**EXERCISE:** The full set of entries below, restated word for word and stripped of images, is the expected result.

**RECORDS PROVIDED:**
-- Opening Marker --

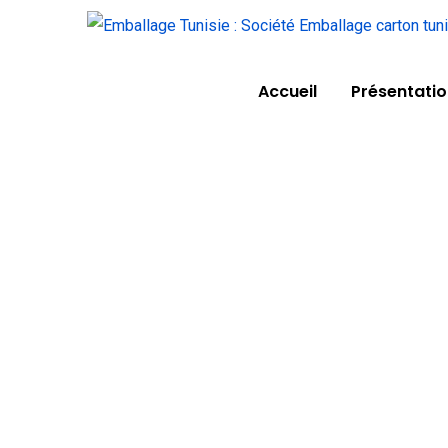
Accueil
Présentati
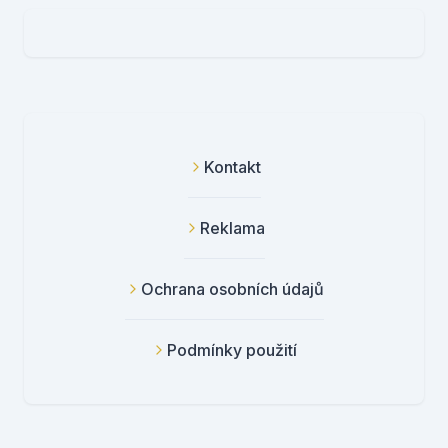
Kontakt
Reklama
Ochrana osobních údajů
Podmínky použití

-- Closing Marker --

**WRITTEN ANSWER:**
Accueil
Présentati
Kontakt
Reklama
Ochrana osobních údajů
Podmínky použití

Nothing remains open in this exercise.